Consequently, in further part of our paper, two methods for approximation of the KL-divergence between two LDA models were introduced, and, in experimental study, compared to the Monte-Carlo simulation method. For a lower number of latent classes (one to six classes), our methods yield very similar output, what, considering much lower computational complexity than the Monte-Carlo method, can be recognized as the satisfactory result.
Finally, we demonstrated the results of telecommunications fraud detection. We assessed the performance of our method on the basis of the comparison with the GMM-based method. We used the ROC curves and its AUROC, HDZF, and LFMD values as the evaluation metrics for the investigated techniques. We carried out the experiments on real-world and simulated data. Our fraud detection method appeared superior over the GMM-based method in both of the studied cases, this way confirming the effectiveness of the proposed approach.

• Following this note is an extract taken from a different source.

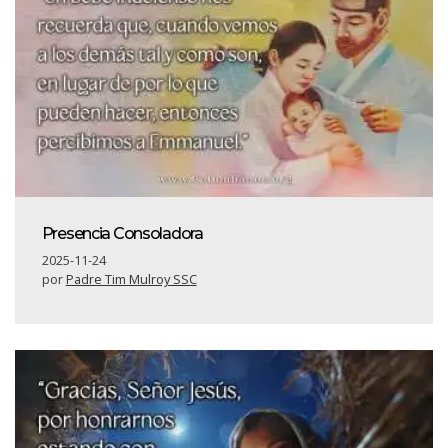
Presencia Consoladora
2025-11-24
por
Padre Tim Mulroy SSC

A limitation of the proposed approach is associated with the fact that in certain cases, the users, which fall outside of the threshold circle of the classification algorithm, are not necessarily fraudsters, but they can be, for example, the best customers of a telecommunication provider (discussed in Section 7).
On the other hand, advantages of the introduced method are: the ability to deal with a small amount of fraudulent samples by avoiding the training process, and the fact of using only three CDR features (destination, start-time, and call duration), this way, making the detection easier and faster.
Future research may be focused on integration of various data analysis techniques so as to increase the final rate of fraud detection, like it is done, for example, in [18]. Further study may also concern certain improvements of KL-divergence approximation between LDAs, and threshold setting method.